# Prompt:
Each line that includes the word "Signal" should be copied from the records.

--

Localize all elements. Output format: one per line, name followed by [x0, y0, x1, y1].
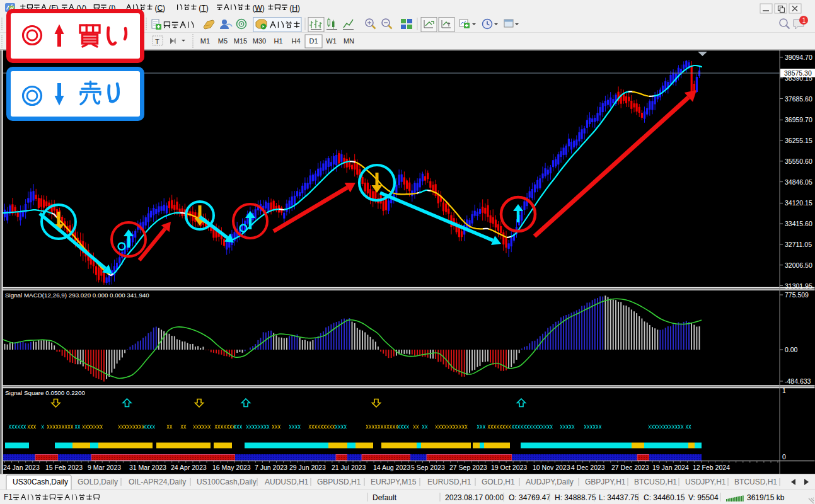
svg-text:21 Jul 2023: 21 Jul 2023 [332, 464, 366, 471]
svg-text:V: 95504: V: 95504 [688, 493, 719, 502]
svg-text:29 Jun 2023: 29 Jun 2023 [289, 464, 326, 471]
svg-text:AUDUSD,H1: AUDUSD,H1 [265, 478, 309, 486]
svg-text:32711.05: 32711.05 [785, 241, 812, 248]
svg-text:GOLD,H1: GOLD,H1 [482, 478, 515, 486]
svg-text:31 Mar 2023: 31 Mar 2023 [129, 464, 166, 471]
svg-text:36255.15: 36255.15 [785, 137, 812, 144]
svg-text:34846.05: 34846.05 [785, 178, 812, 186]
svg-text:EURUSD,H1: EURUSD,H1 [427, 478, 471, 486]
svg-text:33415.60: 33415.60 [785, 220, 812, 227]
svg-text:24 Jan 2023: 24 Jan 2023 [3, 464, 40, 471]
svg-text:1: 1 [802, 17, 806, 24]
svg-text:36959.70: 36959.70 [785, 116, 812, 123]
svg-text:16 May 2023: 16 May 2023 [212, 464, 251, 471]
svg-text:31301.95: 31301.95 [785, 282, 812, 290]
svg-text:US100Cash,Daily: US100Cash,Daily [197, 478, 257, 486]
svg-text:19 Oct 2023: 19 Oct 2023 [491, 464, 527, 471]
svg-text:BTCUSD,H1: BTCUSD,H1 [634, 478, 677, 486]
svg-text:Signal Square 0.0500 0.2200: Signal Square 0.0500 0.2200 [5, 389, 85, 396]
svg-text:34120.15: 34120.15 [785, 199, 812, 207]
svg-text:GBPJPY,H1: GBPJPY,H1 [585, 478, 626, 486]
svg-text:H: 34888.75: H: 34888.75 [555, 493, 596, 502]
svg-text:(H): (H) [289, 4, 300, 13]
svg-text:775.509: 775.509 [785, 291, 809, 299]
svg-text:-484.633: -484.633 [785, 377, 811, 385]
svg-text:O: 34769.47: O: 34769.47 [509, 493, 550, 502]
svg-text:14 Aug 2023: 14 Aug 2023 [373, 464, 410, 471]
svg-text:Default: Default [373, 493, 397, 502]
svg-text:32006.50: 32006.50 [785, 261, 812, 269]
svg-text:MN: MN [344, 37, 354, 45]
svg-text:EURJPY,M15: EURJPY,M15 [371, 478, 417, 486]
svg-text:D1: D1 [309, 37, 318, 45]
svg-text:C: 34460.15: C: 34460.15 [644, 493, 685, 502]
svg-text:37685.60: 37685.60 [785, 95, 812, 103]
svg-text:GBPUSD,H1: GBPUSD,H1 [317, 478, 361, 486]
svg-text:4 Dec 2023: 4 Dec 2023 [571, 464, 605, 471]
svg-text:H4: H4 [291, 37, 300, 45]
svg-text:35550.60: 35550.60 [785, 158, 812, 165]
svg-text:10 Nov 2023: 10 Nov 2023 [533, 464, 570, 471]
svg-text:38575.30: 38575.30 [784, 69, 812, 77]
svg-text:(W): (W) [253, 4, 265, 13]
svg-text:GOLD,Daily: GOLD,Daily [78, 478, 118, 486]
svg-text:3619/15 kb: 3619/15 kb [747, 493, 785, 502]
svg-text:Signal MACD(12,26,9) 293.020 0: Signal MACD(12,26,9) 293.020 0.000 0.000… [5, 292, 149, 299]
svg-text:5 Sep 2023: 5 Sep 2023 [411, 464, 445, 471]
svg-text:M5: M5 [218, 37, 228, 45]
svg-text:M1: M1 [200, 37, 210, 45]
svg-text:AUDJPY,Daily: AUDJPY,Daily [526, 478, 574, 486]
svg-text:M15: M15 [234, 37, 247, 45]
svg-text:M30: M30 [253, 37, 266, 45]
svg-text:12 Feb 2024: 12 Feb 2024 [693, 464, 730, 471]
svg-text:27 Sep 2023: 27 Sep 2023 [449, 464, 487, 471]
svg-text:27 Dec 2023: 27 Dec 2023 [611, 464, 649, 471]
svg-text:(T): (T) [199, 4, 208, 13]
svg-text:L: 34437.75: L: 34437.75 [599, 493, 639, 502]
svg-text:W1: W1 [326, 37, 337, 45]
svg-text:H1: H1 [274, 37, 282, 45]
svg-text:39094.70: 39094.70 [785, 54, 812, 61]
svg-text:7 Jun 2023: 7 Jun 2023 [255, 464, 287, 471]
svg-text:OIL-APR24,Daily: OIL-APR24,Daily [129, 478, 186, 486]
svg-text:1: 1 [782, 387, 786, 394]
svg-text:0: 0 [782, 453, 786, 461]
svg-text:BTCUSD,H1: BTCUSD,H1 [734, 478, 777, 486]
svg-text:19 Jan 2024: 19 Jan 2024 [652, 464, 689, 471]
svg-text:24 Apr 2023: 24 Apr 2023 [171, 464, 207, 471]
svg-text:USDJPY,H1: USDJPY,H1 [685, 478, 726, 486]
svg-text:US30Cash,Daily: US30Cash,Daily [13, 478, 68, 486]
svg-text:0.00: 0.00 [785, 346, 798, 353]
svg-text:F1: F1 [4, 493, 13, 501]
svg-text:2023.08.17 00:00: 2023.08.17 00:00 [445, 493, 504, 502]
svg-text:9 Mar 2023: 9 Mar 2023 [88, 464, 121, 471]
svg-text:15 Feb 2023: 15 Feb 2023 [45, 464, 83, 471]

--

# Response below:
svg-text:Signal Square 0.0500 0.2200: Signal Square 0.0500 0.2200 [5, 389, 85, 396]
svg-text:Signal MACD(12,26,9) 293.020 0: Signal MACD(12,26,9) 293.020 0.000 0.000… [5, 292, 149, 299]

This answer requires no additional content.